TASK INSTRUCTIONS: Both the line below containing "entrevista por telefone ao" and the line containing "necessitam, o que", along with every line between them, should be repeated exactly; no other line belongs in the answer.

RECORDS FOR THE EXERCISE:
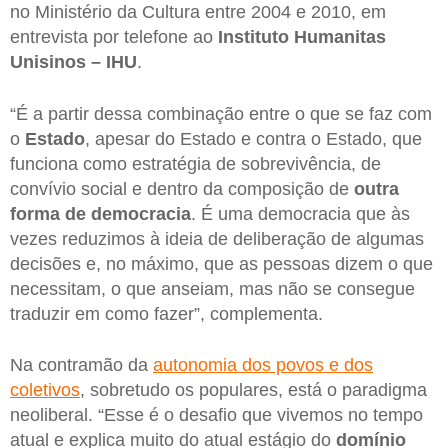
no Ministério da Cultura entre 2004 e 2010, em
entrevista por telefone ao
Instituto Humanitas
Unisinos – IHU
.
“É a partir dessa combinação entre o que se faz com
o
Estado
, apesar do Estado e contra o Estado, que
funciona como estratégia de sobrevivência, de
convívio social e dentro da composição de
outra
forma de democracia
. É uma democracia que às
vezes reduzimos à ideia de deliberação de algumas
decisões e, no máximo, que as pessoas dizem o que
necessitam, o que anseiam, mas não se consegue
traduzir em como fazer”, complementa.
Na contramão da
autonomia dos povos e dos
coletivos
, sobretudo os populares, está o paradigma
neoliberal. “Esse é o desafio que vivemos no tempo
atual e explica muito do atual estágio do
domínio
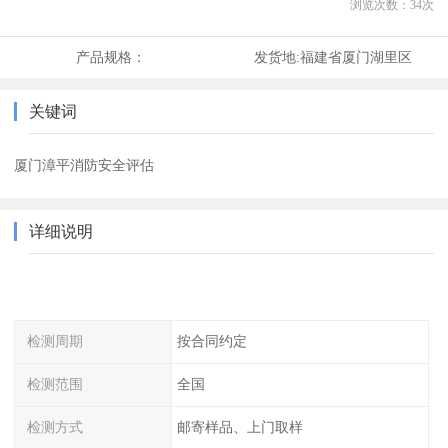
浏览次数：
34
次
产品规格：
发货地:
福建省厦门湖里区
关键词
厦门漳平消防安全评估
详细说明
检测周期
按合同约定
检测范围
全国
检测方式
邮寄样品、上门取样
--
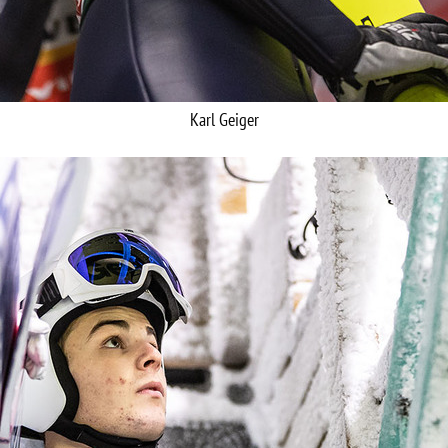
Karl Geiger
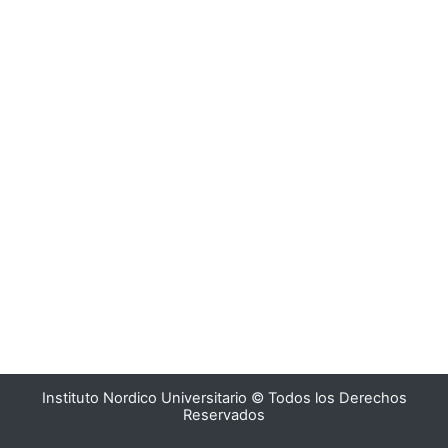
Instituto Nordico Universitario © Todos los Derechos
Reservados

EXERCISE RESULT:
entrevista por telefone ao
Instituto Humanitas
Unisinos – IHU
.
“É a partir dessa combinação entre o que se faz com
o
Estado
, apesar do Estado e contra o Estado, que
funciona como estratégia de sobrevivência, de
convívio social e dentro da composição de
outra
forma de democracia
. É uma democracia que às
vezes reduzimos à ideia de deliberação de algumas
decisões e, no máximo, que as pessoas dizem o que
necessitam, o que anseiam, mas não se consegue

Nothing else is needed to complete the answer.